What made this transformation possible? In part it was due to changes demanded by the government in exchange for bailing out the industry, and in part to the opportunity seized by the industry to modernize practices that had held back its competitiveness. But a major factor in the automotive renaissance in America has been the role played by the integrated production system incorporating suppliers and plants in Mexico and Canada, and across the world.
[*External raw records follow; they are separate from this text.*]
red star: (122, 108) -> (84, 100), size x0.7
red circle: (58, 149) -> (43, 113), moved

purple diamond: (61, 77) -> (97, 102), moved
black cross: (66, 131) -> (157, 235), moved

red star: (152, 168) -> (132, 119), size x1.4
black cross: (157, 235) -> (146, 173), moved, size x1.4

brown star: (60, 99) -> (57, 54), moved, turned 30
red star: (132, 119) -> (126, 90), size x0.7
The North American Free Trade Agreement currently requires that 62.5 percent of the value of a car sold in the three markets must have originated in the region for it to qualify for tariff-free entry. This means that critical components such as body work, steering columns, and engines are fabricated in different parts of the NAFTA region, the final vehicle is assembled in any one of those countries, and so long as 62.5 percent of the value originated in the region, it can be sold as a NAFTA car. This spurs cross-industry efficiencies and synergies, and it helps form long-term productive relationships. Workers in all three countries depend on the productivity of their counterparts in other parts of the regional supply chain to preserve their jobs. The remaining 37.5 percent of content that comes from outside the region allows companies to lower their costs and to price their vehicles more competitively. This means that consumers in all three countries benefit from cheaper, higher quality vehicles than would otherwise be possible.